How much did Marie invested in each account?

1 answer

Let \( x \) represent the amount Marie invested at 3% for 2 years. Therefore, the amount invested at 5.5% for 3 years would be \( 12000 - x \).

Step 1: Calculate the interest for each account

Interest from the first account:

\[ \text{Interest}_1 = x \times \frac{3}{100} \times 2 = 0.06x \]

Interest from the second account:

\[ \text{Interest}_2 = (12000 - x) \times \frac{5.5}{100} \times 3 = 0.165(12000 - x) \]

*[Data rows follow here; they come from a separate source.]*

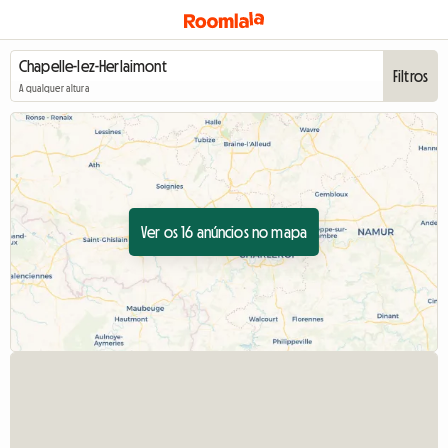
Filtros
A qualquer altura
Ver os 16 anúncios no mapa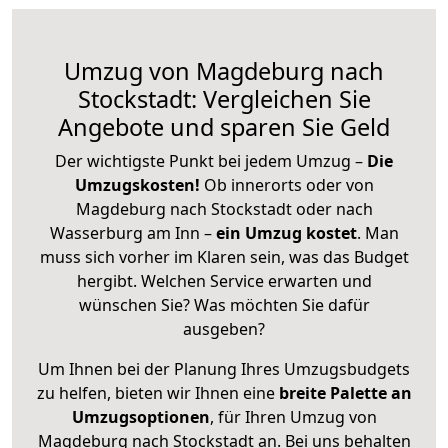
Umzug von Magdeburg nach
Stockstadt: Vergleichen Sie
Angebote und sparen Sie Geld
Der wichtigste Punkt bei jedem Umzug –
Die
Umzugskosten!
Ob innerorts oder von
Magdeburg nach Stockstadt oder nach
Wasserburg am Inn –
ein Umzug kostet
.
Man
muss sich vorher im Klaren sein, was das Budget
hergibt. Welchen Service erwarten und
wünschen Sie? Was möchten Sie dafür
ausgeben?
Um Ihnen bei der Planung Ihres Umzugsbudgets
zu helfen, bieten wir Ihnen eine
breite Palette an
Umzugsoptionen
, für Ihren Umzug von
Magdeburg nach Stockstadt an. Bei uns behalten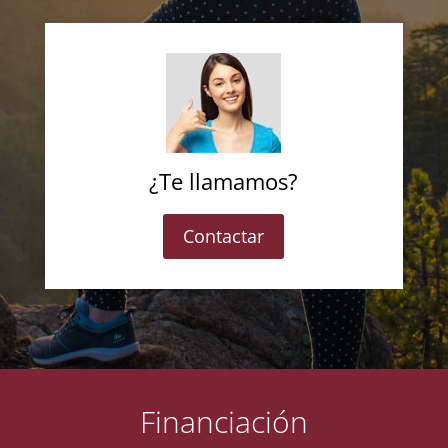
¿Te llamamos?
Contactar
Financiación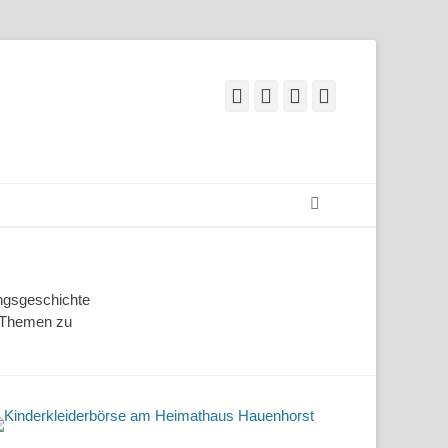
Sie in
Facebook
Googleplus
E-
Telefon
 wird
Mail
htet um
rm,
Suchen
ngsgeschichte
n Themen zu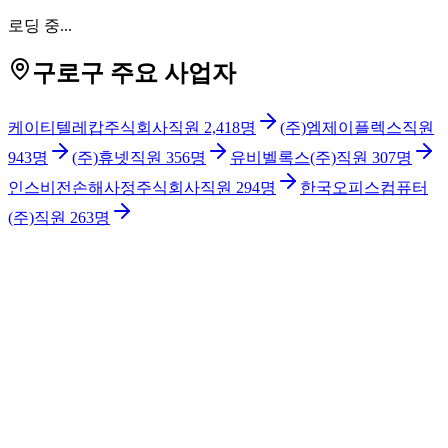
로딩 중...
구로구 주요 사업자
케이티텔레캅주식회사
직원
2,418
명
(주)엠제이플렉스
직원
943
명
(주)휴넷
직원
356
명
유비벨록스(주)
직원
307
명
인스비전손해사정주식회사
직원
294
명
한국오피스컴퓨터
(주)
직원
263
명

Step 2: Set up the equation

According to the problem, the total interest from both accounts after their terms is K850:

\[ 0.06x + 0.165(12000 - x) = 850 \]

Step 3: Simplify and solve the equation

Now, let's simplify the equation:

\[ 0.06x + 1980 - 0.165x = 850 \]

Combine the \( x \) terms:

\[ -0.105x + 1980 = 850 \]

Step 4: Isolate \( x \)

Subtract 1980 from both sides:

\[ -0.105x = 850 - 1980 \]

\[ -0.105x = -1130 \]

Then divide by -0.105:

\[ x = \frac{-1130}{-0.105} \approx 10762.86 \]

Step 5: Calculate the investment in each account

So, Marie invested approximately K10,762.86 in the first account.

Now, to find the investment in the second account:

\[ 12000 - x = 12000 - 10762.86 \approx 1237.14 \]

Step 6: Summary

Marie invested approximately:

  • K10,762.86 at 3% for 2 years
  • K1,237.14 at 5.5% for 3 years

To verify:

  • Interest from the first account: \[ 0.06 \times 10762.86 = 645.77 \]

  • Interest from the second account: \[ 0.165 \times 1237.14 = 204.23 \]

Total interest: \[ 645.77 + 204.23 = 850 \]

The calculations confirm that the amounts are accurate.